First, a workaround if you get "Cannot insert a duplicate key into unique index pg_statistic_relid_att_index" during vacuum analyze in 7.2: other people have had this problem and Tom Lane said basically you have to shut down the database and use a standalone backend to REINDEX. Shutting down sucks on a live system, so in the spirit of it-can't-hurt-to-try I found which specific table was having issues, dropped, and recreated it. Vaccum was happy again. Obviously if the table has too many constraints to recreate by hand, this is even worse thann the REINDEX solution but for me in this case it was far better.

Second, a couple questions.

I'm experiencing a VERY slow delete on my largest table (250k rows). I trim the table every day to prevent it from getting unmanagably large:

delete from battles where date_fought < ago('48 hours'::interval)
but this is ENORMOUSLY slow. even after running this once, then vacuum analyze (and reindex just to be sure), the planner thinks it's going to hit 180k rows with this when run a second time, when really only 500-1000 rows will be. explain says:
Seq Scan on battles  (cost=0.00..28305.75 rows=182361 width=6)
If I set enable_seqscan=off, it does use index scan, but is not noticably faster. I have shared memory segment set to 256M, and the largest SHARE segment reported by top is 120M. But that the index scan is slow (time in minutes, not seconds) when run twice in a row would seem to indicate that the index isn't staying in memory. I'm baffled. (Note that I've created an iscachable function "ago" to avoid the problems with directly using now() in such a query.)

Finally, related to the above: date_fought is declared timestamp, but in 7.2 that includes ms. Anyone know if it is faster to use timestamp(0) when you don't need the extra precision?
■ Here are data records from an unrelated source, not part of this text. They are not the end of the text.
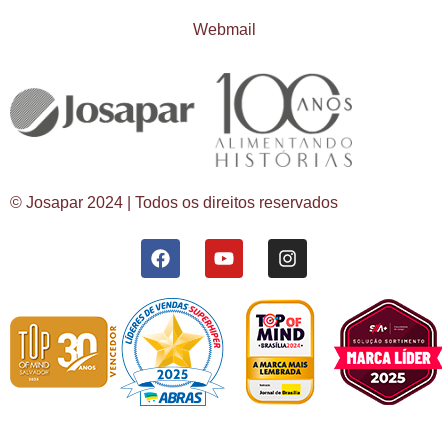
Webmail
© Josapar 2024 | Todos os direitos reservados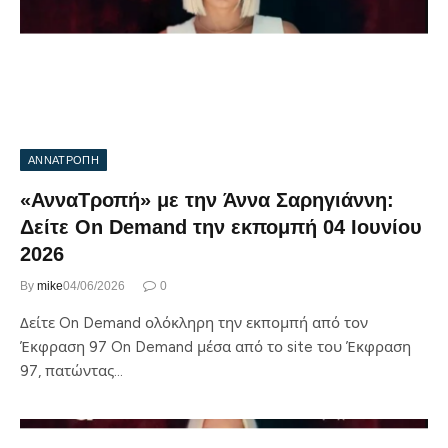
ΑΝΝΑΤΡΟΠΗ
«ΑνναΤροπή» με την Άννα Σαρηγιάννη:
Δείτε On Demand την εκπομπή 04 Ιουνίου
2026
By
mike
04/06/2026
0
Δείτε On Demand ολόκληρη την εκπομπή από τον
Έκφραση 97 On Demand μέσα από το site του Έκφραση
97, πατώντας…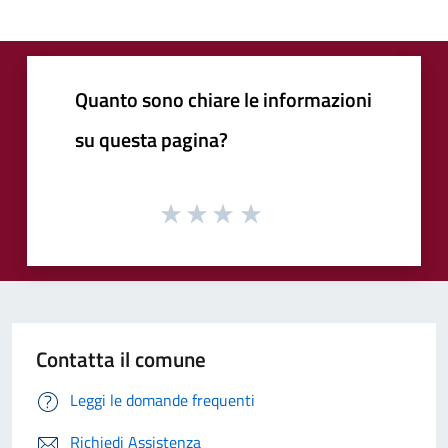
Quanto sono chiare le informazioni
su questa pagina?
Contatta il comune
Leggi le domande frequenti
Richiedi Assistenza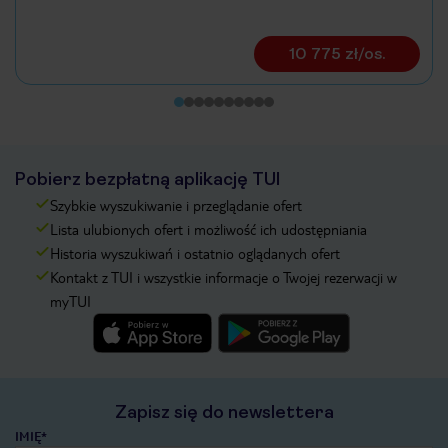
10 775 zł/os.
Pobierz bezpłatną aplikację TUI
Szybkie wyszukiwanie i przeglądanie ofert
Lista ulubionych ofert i możliwość ich udostępniania
Historia wyszukiwań i ostatnio oglądanych ofert
Kontakt z TUI i wszystkie informacje o Twojej rezerwacji w
myTUI
Zapisz się do newslettera
IMIĘ*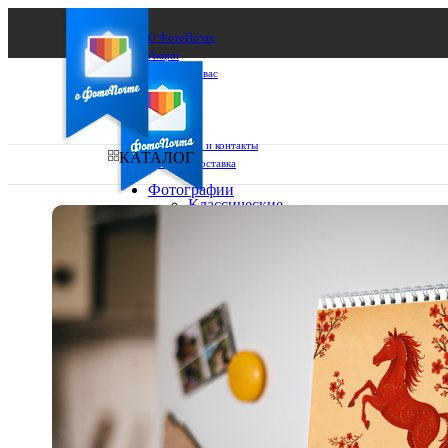
О ФотоПочте
Акции
Сделаем за вас
Бизнесу
FAQ
Франшиза
Поддержка и контакты
КАТАЛОГ
Оплата и доставка
Фотографии
Классические
фото
Ваш город:
10х10
10х15
Ваш регион доставки
13х18
15х15
Выберите из списка:
15х20
20х20
20х30
30х30
30х40
А4
Фото
в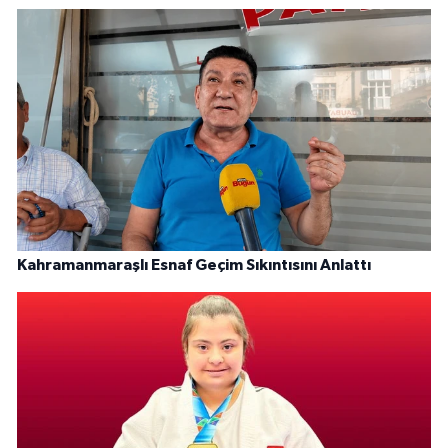
Kahramanmaraşlı Esnaf Geçim Sıkıntısını Anlattı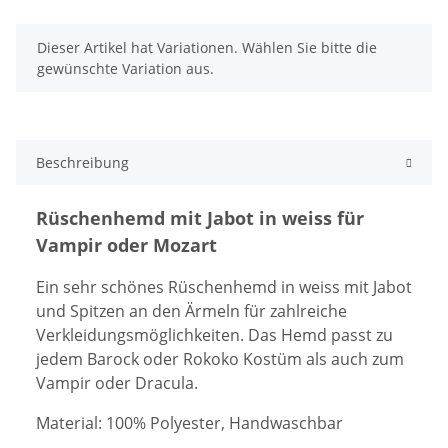
x
Dieser Artikel hat Variationen. Wählen Sie bitte die
gewünschte Variation aus.
Beschreibung
Rüschenhemd mit Jabot in weiss für
Vampir oder Mozart
Ein sehr schönes Rüschenhemd in weiss mit Jabot
und Spitzen an den
Ärmeln für zahlreiche
Verkleidungsmöglichkeiten. Das
Hemd passt zu
jedem Barock oder Rokoko Kostüm als au
ch zum
Vampir oder Dracula.
Material: 100% Polyester, Handwaschbar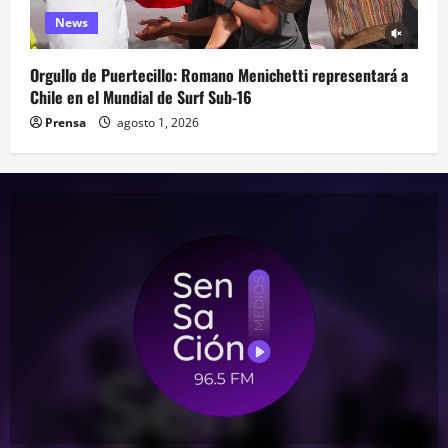
News
Orgullo de Puertecillo: Romano Menichetti representará a
Chile en el Mundial de Surf Sub-16
Prensa
agosto 1, 2026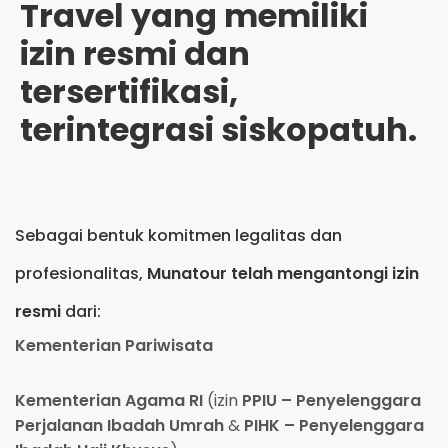
Travel yang memiliki
izin resmi dan
tersertifikasi,
terintegrasi siskopatuh.
Sebagai bentuk komitmen legalitas dan
profesionalitas,
Munatour telah mengantongi izin
resmi
dari:
Kementerian Pariwisata
Kementerian Agama RI
(izin
PPIU – Penyelenggara
Perjalanan Ibadah Umrah
&
PIHK – Penyelenggara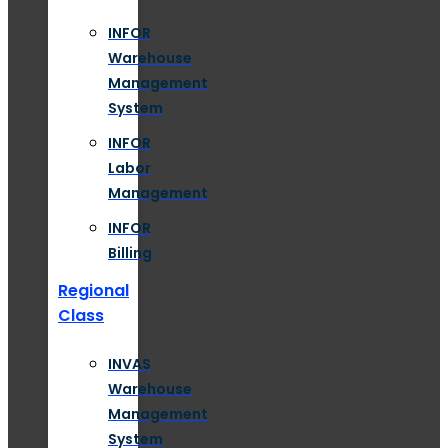
INFOR
Warehouse
Management
System
INFOR
Labor
Management
INFOR
Billing
Regional
Class
INVAS
Warehouse
Management
System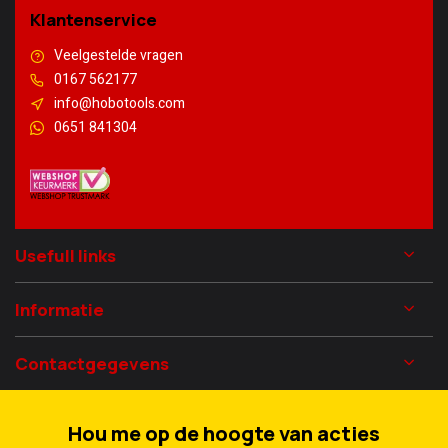
Klantenservice
Veelgestelde vragen
0167 562177
info@hobotools.com
0651 841304
Usefull links
Informatie
Contactgegevens
Hou me op de hoogte van acties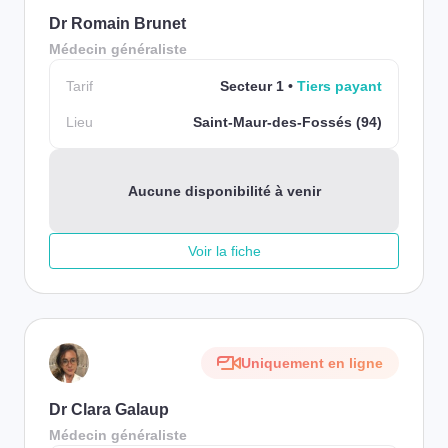
Dr Romain Brunet
Médecin généraliste
Tarif
Secteur 1
Tiers payant
Lieu
Saint-Maur-des-Fossés (94)
Aucune disponibilité à venir
Voir la fiche
Uniquement en ligne
Dr Clara Galaup
Médecin généraliste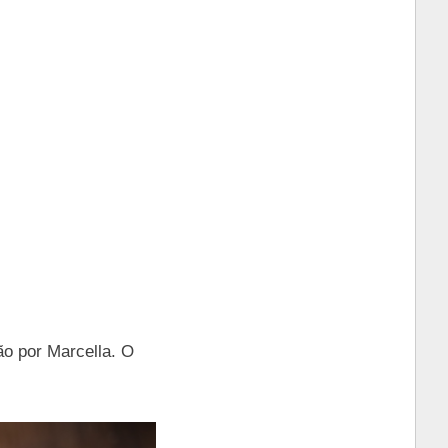
ão por Marcella. O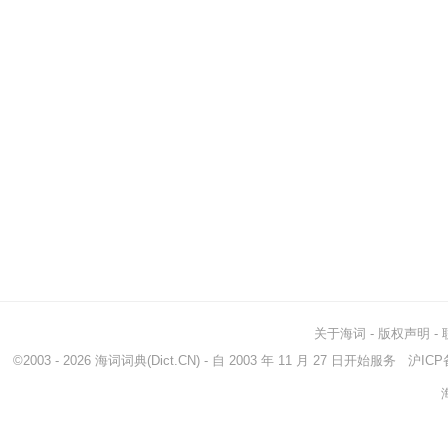
关于海词
-
版权声明
-
©2003 - 2026
海词词典
(Dict.CN) - 自 2003 年 11 月 27 日开始服务
沪ICP备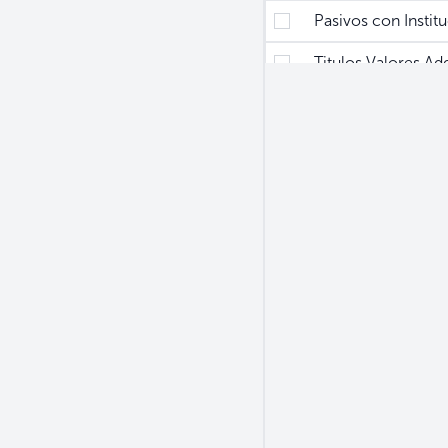
Pasivos con Institu
Titulos Valores Adq
Bancos Comerciales
Instituciones Finan
Administradoras de
Bolsa de Valores
Sector Privado
Otras
Encaje en Moneda 
Depósitos
Certificados de En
2: Response to pg miscellanea (response to 1)
Posted by David Walker on
Assuming you have a battles_id field, how does the speed compare when doing
select max(battles_id) from battles where date_fought <  
now()::date - '48 hours'::interval;  
delete from battles where battles_id < $battles_id   
(That also makes the cutoff midnight instead of 48 hours prior to the current time due to the ::date line)
3: Response to pg miscellanea (response to 1)
Posted by Jonathan Ellis on
that's what I'll have to try if nothing else works, but currently I have no need for an int id.
4: Response to pg miscellanea (response to 1)
Posted by David Walker on
how about
delete from battles where date_fought < ( select now()::date -  
interval('48 hours') )  
Does that still cause a seq scan? is the index scan still slow?
5: Response to pg miscellanea (response to 1)
Posted by russ m on
um, are you sure that ago() should be declared iscachable? the
result returned by ago() presumably depends on more than just
the parameters passed in (ie the current time when the call was

I don't see how that would cause the problem you're seeing, but
it still looks wrong to me...

6: Response to pg miscellanea (response to 1)
Posted by Jonathan Ellis on
David: after moving PG to a separate disk (see my thread about forces unknown hitting my root fs :) both this and my original query run fast with enable_seqscan turned off.  I didn't think that would be such a big factor but apparently it was.

Russel: yes, this is how it's supposed to be.  W/o iscachable, PG's query planner recomputes function calls for each row (which is what David was working around with the subselect above).  Even if you set enable_seqscan=off in such a case, EXPLAIN will still output a seq scan plan.  I'm not sure how PG knows to make this function not "globally cachable", but if you do select ago('1 minute') twice, you will get two different values.